Fix and Reset Time Skew


Thanks to JR Aquino for these instructions.JR.Aquino>

WARNING: Following these steps will require having to perform a replica initialization of all of your servers!

If you are seeing clock skew errors in

/var/log/dirsrv/slapd-EXAMPLE-COM/errors

that look like this, then you will need to verify the time/date of the server to make sure NTP isn’t freaked out. If the system date is correct, it is possible that the change number generator has skewed.

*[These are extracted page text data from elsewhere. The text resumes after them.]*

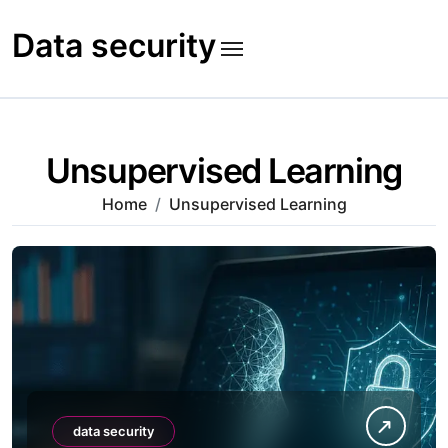
Skip
to
Data security
content
Unsupervised Learning
Home
Unsupervised Learning
data security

[01/Feb/2014:14:42:06 -0800] NSMMReplicationPlugin - conn=12949 op=7 repl="dc=example,dc=com": Excessive clock skew from supplier RUV    
[01/Feb/2014:14:42:06 -0800] - csngen_adjust_time: adjustment limit exceeded; value - 1448518, limit - 86400    
[01/Feb/2014:14:42:06 -0800] - CSN generator's state:    
[01/Feb/2014:14:42:06 -0800] -  replica id: 115    
[01/Feb/2014:14:42:06 -0800] -  sampled time: 1391294526    
[01/Feb/2014:14:42:06 -0800] -  local offset: 0    
[01/Feb/2014:14:42:06 -0800] -  remote offset: 0    
[01/Feb/2014:14:42:06 -0800] -  sequence number: 55067    

The following NsState_Script should be used to determine whether the change number generator has jumped significantly from the real time/date. https://github.com/richm/scripts/blob/master/readNsState.py

The usage for the script works like this (as root):

# ./readNsState.py /etc/dirsrv/slapd-EXAMPLE-COM/dse.ldif    
nsState is cwAAAAAAAABGPfBSAAAAAAAAAAAAAAAAAQAAAAAAAAACAAAAAAAAAA==    
Little Endian    
For replica cn=replica,cn=dc\3Dexample\2Cdc\3Dcom,cn=mapping tree,cn=config    
  fmtstr=[H6x3QH6x]    
  size=40    
  len of nsstate is 40    
  CSN generator state:    
    Replica ID    : 115    
    Sampled Time  : 1391476038    
    Gen as csn    : 52f03d46000201150000    
    Time as str   : Mon Feb  3 17:07:18 2014    
    Local Offset  : 0    
    Remote Offset : 1    
    Seq. num      : 2    
    System time   : Mon Feb  3 17:09:11 2014    
    Diff in sec.  : 113    
    Day:sec diff  : 0:113    

If the output from the above command is over a day or more out of sync, then the reason is because the CSN generator has become grossly skewed. It will be necessary to perform the following steps to recover. If the report contains more than one replica, you will need to clean all of the replicas reported (see below).

How to resolve this issue

Note that without the -r option it is deliberately omitting the tainted replication data which contains the bad CSNs

If you have more than one suffix/db, you will have to do this for each one that the readNsState.py script reports.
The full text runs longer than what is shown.